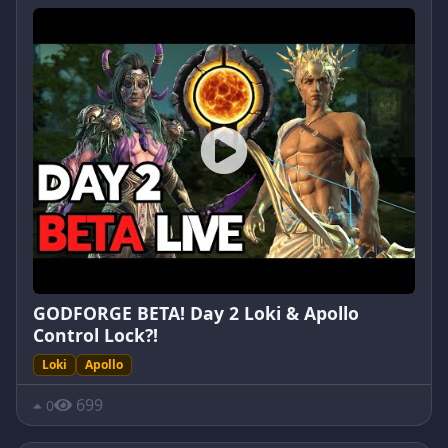
GODFORGE BETA! Day 2 Loki & Apollo
Control Lock?!
Loki
Apollo
699
0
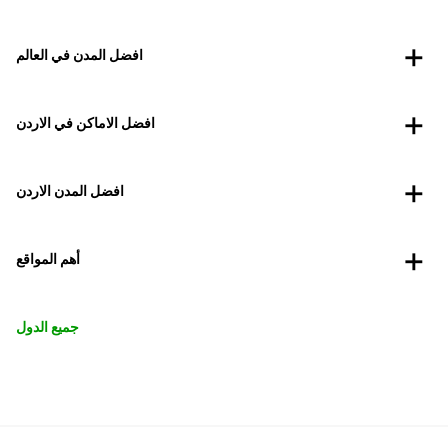
افضل المدن في العالم
افضل الاماكن في الاردن
افضل المدن الاردن
أهم المواقع
جميع الدول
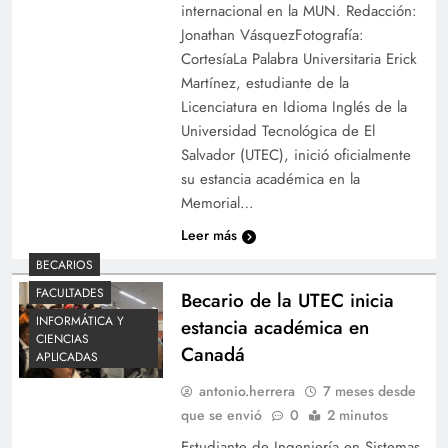
internacional en la MUN. Redacción:
Jonathan VásquezFotografía:
CortesíaLa Palabra Universitaria Erick
Martínez, estudiante de la
Licenciatura en Idioma Inglés de la
Universidad Tecnológica de El
Salvador (UTEC), inició oficialmente
su estancia académica en la
Memorial…
Leer más
BECARIOS
FACULTADES
Becario de la UTEC inicia
INFORMÁTICA Y
estancia académica en
CIENCIAS
Canadá
APLICADAS
antonio.herrera
7 meses desde
que se envió
0
2 minutos
Estudiante de Ingeniería en Sistemas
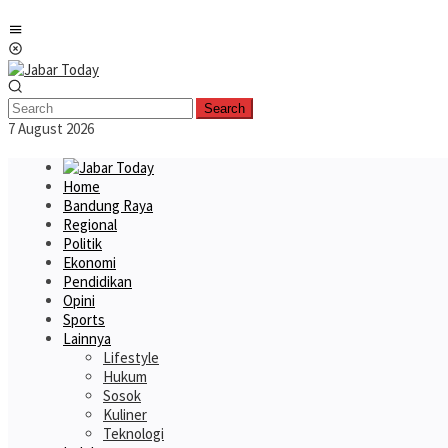
Skip
Mobile
to
Menu
content
Search
7 August 2026
Home
Bandung Raya
Regional
Politik
Ekonomi
Pendidikan
Opini
Sports
Lainnya
Lifestyle
Hukum
Sosok
Kuliner
Teknologi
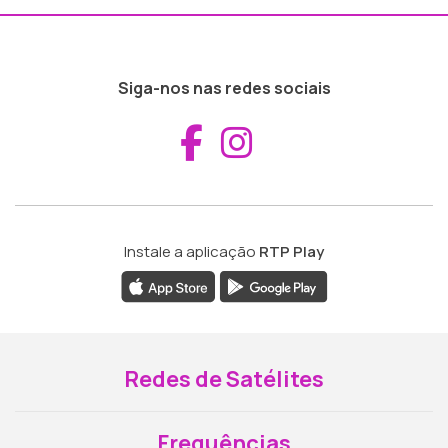
Siga-nos nas redes sociais
Aceder ao Fac
Aceder ao I
Instale a aplicação
RTP Play
Redes de Satélites
Frequências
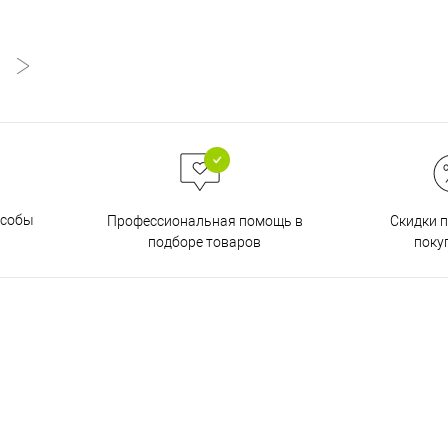
особы
Скидки 
Профессиональная помощь в
поку
подборе товаров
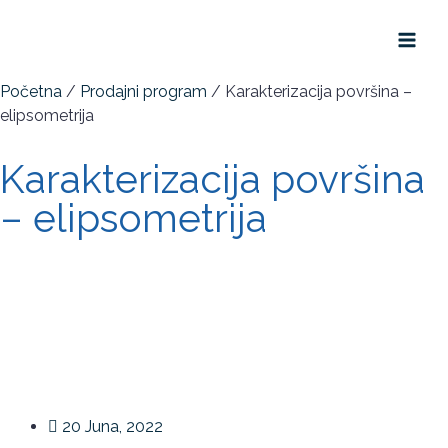
Početna
/
Prodajni program
/ Karakterizacija površina –
elipsometrija
Karakterizacija površina
– elipsometrija
20 Juna, 2022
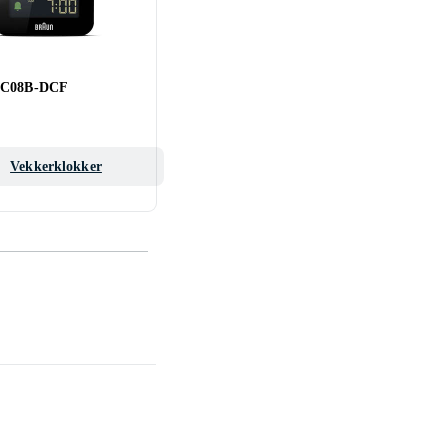
BC08B-DCF
Vekkerklokker
Ryggsekker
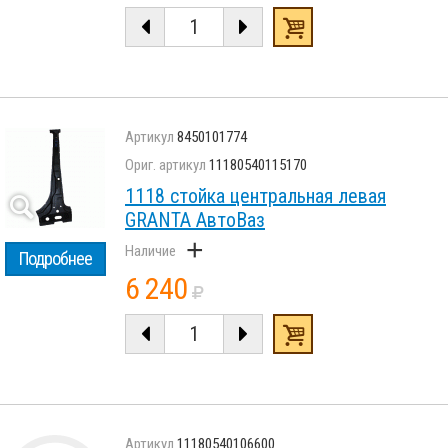
8450101774
11180540115170
1118 стойка центральная левая
GRANTA АвтоВаз
+
Подробнее
6 240
11180540106600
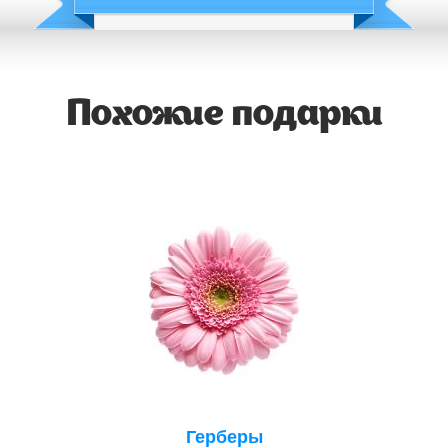
Похожие подарки
Герберы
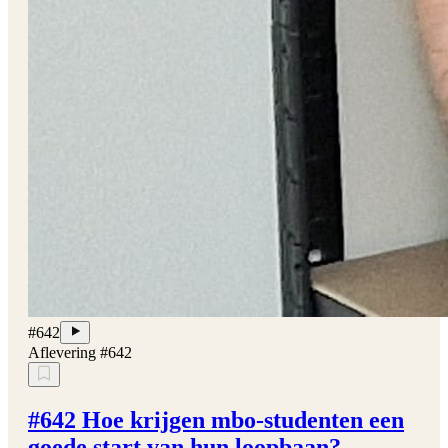
#642
Aflevering #642
#642 Hoe krijgen mbo-studenten een
goede start van hun loopbaan?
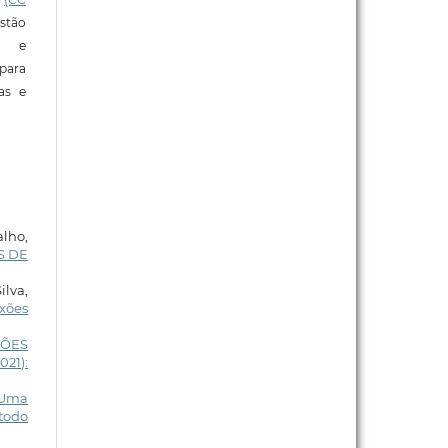
stão
e e
para
ras e
alho,
S DE
ilva,
xões
ÇÕES
021):
Uma
todo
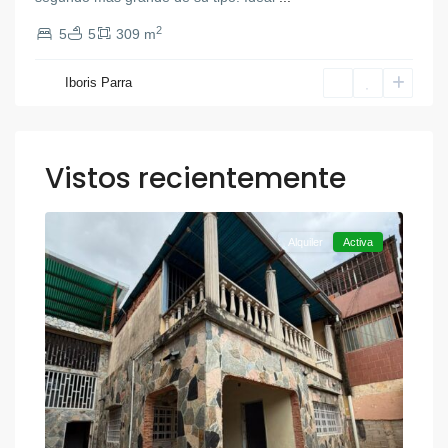
2
5
5
309 m
Iboris Parra
Vistos recientemente
,
Otra
12
Valencia
Alquiler
Activa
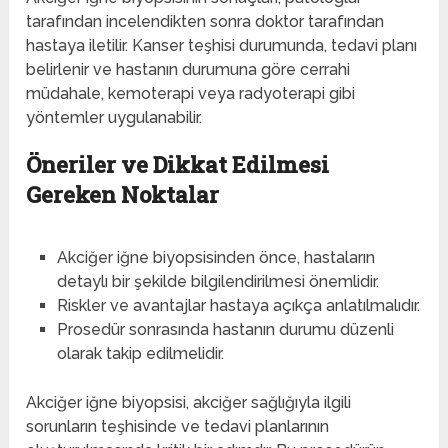
tarafından incelendikten sonra doktor tarafından
hastaya iletilir. Kanser teşhisi durumunda, tedavi planı
belirlenir ve hastanın durumuna göre cerrahi
müdahale, kemoterapi veya radyoterapi gibi
yöntemler uygulanabilir.
Öneriler ve Dikkat Edilmesi
Gereken Noktalar
Akciğer iğne biyopsisinden önce, hastaların
detaylı bir şekilde bilgilendirilmesi önemlidir.
Riskler ve avantajlar hastaya açıkça anlatılmalıdır.
Prosedür sonrasında hastanın durumu düzenli
olarak takip edilmelidir.
Akciğer iğne biyopsisi, akciğer sağlığıyla ilgili
sorunların teşhisinde ve tedavi planlarının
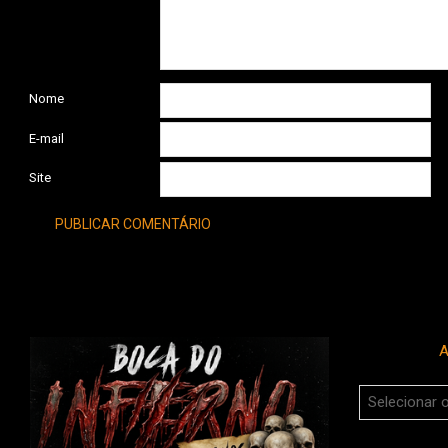
Nome
E-mail
Site
A
Arquivos
do
Boca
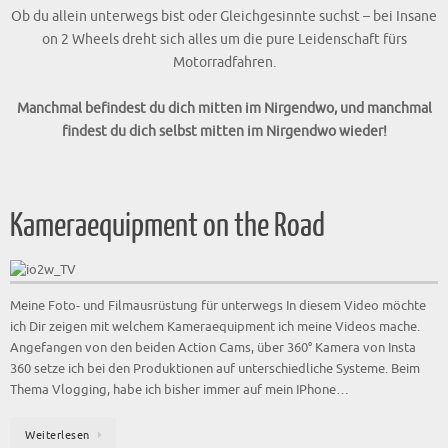
on 2 Wheels dreht sich alles um die pure Leidenschaft fürs
Motorradfahren.
Manchmal befindest du dich mitten im Nirgendwo, und manchmal
findest du dich selbst mitten im Nirgendwo wieder!
Kameraequipment on the Road
Meine Foto- und Filmausrüstung für unterwegs In diesem Video möchte
ich Dir zeigen mit welchem Kameraequipment ich meine Videos mache.
Angefangen von den beiden Action Cams, über 360° Kamera von Insta
360 setze ich bei den Produktionen auf unterschiedliche Systeme. Beim
Thema Vlogging, habe ich bisher immer auf mein IPhone…
Weiterlesen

• • •

**WORK TO COMPLETE**
Write out every line above exactly, minus images.

**OUTPUT FOR THIS TASK**
GODFORGE BETA! Day 2 Loki & Apollo
Control Lock?!
Loki
Apollo
699
0
افضل المدن في العالم
افضل الاماكن في الاردن
افضل المدن الاردن
أهم المواقع
جميع الدول
internacional en la MUN. Redacción:
Jonathan VásquezFotografía:
CortesíaLa Palabra Universitaria Erick
Martínez, estudiante de la
Licenciatura en Idioma Inglés de la
Universidad Tecnológica de El
Salvador (UTEC), inició oficialmente
su estancia académica en la
Memorial…
Leer más
BECARIOS
FACULTADES
Becario de la UTEC inicia
INFORMÁTICA Y
estancia académica en
CIENCIAS
Canadá
APLICADAS
antonio.herrera
7 meses desde
que se envió
0
2 minutos
Estudiante de Ingeniería en Sistemas
Skip
Mobile
to
Menu
content
Search
7 August 2026
Home
Bandung Raya
Regional
Politik
Ekonomi
Pendidikan
Opini
Sports
Lainnya
Lifestyle
Hukum
Sosok
Kuliner
Teknologi
Siga-nos nas redes sociais
Aceder ao Fac
Aceder ao I
Instale a aplicação
RTP Play
Redes de Satélites
Frequências
особы
Скидки 
Профессиональная помощь в
поку
подборе товаров
Početna
/
Prodajni program
/ Karakterizacija površina –
elipsometrija
Karakterizacija površina
– elipsometrija
20 Juna, 2022
BC08B-DCF
Vekkerklokker
Ryggsekker
8450101774
11180540115170
1118 стойка центральная левая
GRANTA АвтоВаз
+
Подробнее
6 240
11180540106600
Похожие подарки
Герберы
#642
Aflevering #642
#642 Hoe krijgen mbo-studenten een
goede start van hun loopbaan?
stão
e e
para
ras e
alho,
S DE
ilva,
xões
ÇÕES
021):
Uma
todo
2
5
5
309 m
Iboris Parra
Vistos recientemente
,
Otra
12
Valencia
Alquiler
Activa
tarafından incelendikten sonra doktor tarafından
hastaya iletilir. Kanser teşhisi durumunda, tedavi planı
belirlenir ve hastanın durumuna göre cerrahi
müdahale, kemoterapi veya radyoterapi gibi
yöntemler uygulanabilir.
Öneriler ve Dikkat Edilmesi
Gereken Noktalar
Akciğer iğne biyopsisinden önce, hastaların
detaylı bir şekilde bilgilendirilmesi önemlidir.
Riskler ve avantajlar hastaya açıkça anlatılmalıdır.
Prosedür sonrasında hastanın durumu düzenli
olarak takip edilmelidir.
Akciğer iğne biyopsisi, akciğer sağlığıyla ilgili
sorunların teşhisinde ve tedavi planlarının
Nome
E-mail
Site
A
Arquivos
do
Boca
on 2 Wheels dreht sich alles um die pure Leidenschaft fürs
Motorradfahren.
Manchmal befindest du dich mitten im Nirgendwo, und manchmal
findest du dich selbst mitten im Nirgendwo wieder!
Kameraequipment on the Road
Meine Foto- und Filmausrüstung für unterwegs In diesem Video möchte
ich Dir zeigen mit welchem Kameraequipment ich meine Videos mache.
Angefangen von den beiden Action Cams, über 360° Kamera von Insta
360 setze ich bei den Produktionen auf unterschiedliche Systeme. Beim
Thema Vlogging, habe ich bisher immer auf mein IPhone…
Weiterlesen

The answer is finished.